#### EXERCISE PROMPT
Your answer is the lines below, exactly, from the one that contains "płaszcz w kolorze beżowym lub czarnym na" through the one that contains "funkcjonalny, zapewniając ciepło i komfort w", both included.

= Beginning of Section =

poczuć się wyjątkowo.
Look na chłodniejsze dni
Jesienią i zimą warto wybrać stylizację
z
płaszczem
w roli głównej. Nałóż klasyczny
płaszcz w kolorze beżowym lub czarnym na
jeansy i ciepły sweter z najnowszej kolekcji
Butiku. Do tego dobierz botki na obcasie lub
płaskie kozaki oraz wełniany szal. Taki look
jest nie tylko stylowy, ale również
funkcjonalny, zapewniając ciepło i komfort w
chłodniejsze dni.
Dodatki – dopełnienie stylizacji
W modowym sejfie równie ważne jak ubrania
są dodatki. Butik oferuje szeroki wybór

= End of Section =
= Beginning of Section =

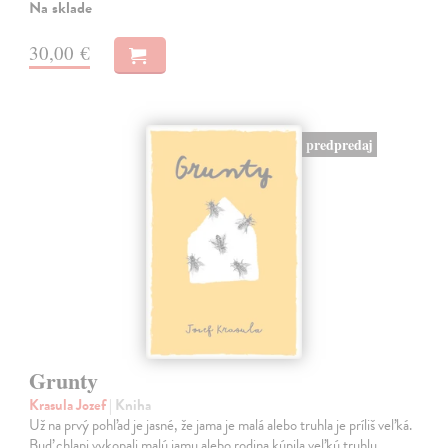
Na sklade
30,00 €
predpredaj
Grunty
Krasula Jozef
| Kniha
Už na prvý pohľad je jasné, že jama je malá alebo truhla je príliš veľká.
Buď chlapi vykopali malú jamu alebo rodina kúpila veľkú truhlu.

= End of Section =

#### EXERCISE ANSWER
płaszcz w kolorze beżowym lub czarnym na
jeansy i ciepły sweter z najnowszej kolekcji
Butiku. Do tego dobierz botki na obcasie lub
płaskie kozaki oraz wełniany szal. Taki look
jest nie tylko stylowy, ale również
funkcjonalny, zapewniając ciepło i komfort w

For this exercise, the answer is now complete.